TotalChargesconversion error: check for empty strings; the notebook already replaces these with0before casting to float.XGBoostimport error: installxgboostviapip install xgboost(may require a compiler on some systems; considerpip install xgboostwheel or use conda if needed).- If plotting or display is not working in Jupyter, ensure you launched the environment where packages are installed and restart the kernel after installing.
You can create a requirements.txt with the following minimal packages (pin versions once you confirm working versions):
- pandas
- numpy
- matplotlib
- seaborn
- scikit-learn
- xgboost
- jupyterlab
- notebook
I can create a requirements.txt file with pinned versions if you want — say the word and I’ll add it.
- Ensure your virtual environment is active (see setup above).
- Install dependencies.
- Launch Jupyter Lab/Notebook in this folder.
- Open
Customer Churn Analysis Using ML Classification Models.ipynb. - Run cells from the top. Inspect the data-loading and preprocessing cells first (especially the
TotalChargescleaning) to confirm dataset path and any local adjustments you need.
- Save final trained models to
models/and outputs (reports, confusion matrices) toresults/for reproducibility. - Add a small sample of the dataset to
data/sample_customer_churn.csvso others can quickly test the notebook without downloading the full dataset. - Address class imbalance (if present) using class weights, SMOTE, or subsampling.
- Add an automated evaluation script (e.g.,
evaluate.py) to run evaluations without opening the notebook.

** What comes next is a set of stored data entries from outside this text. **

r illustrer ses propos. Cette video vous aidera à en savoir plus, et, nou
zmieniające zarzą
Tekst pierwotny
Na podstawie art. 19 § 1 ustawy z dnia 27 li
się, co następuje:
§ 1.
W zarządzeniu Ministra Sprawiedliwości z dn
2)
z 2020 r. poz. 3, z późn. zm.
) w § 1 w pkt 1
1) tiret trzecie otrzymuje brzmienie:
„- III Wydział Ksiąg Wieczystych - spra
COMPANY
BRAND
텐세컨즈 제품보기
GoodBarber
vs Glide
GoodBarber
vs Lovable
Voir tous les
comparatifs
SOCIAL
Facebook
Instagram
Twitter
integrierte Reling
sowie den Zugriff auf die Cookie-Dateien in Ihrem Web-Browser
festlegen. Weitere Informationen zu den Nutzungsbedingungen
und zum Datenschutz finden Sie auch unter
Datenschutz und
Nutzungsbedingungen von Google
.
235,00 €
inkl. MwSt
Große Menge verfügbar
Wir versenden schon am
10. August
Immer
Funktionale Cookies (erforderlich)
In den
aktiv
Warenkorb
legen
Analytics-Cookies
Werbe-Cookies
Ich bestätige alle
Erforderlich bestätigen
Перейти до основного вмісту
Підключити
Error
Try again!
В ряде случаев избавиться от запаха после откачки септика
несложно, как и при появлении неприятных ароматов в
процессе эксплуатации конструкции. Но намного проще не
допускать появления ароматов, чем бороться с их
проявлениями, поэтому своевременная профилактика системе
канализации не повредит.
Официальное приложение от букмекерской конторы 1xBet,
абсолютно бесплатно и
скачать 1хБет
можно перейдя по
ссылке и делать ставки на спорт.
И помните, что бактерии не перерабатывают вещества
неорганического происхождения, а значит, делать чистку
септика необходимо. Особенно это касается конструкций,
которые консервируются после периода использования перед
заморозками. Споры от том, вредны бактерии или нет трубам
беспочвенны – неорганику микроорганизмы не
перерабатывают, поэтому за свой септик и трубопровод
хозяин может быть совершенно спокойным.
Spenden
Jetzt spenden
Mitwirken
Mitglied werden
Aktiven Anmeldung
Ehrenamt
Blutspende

- Add your preferred license (MIT, Apache 2.0, etc.) and author contact information here.
If you want, I can now:
- Create a
requirements.txtin this folder with pinned versions observed from a working run, or - Add a short
data/README.mddescribing where to download the dataset and a small sample, or - Make the README even more concise or make a one-page summary for sharing.
Tell me which next step you want and I'll proceed.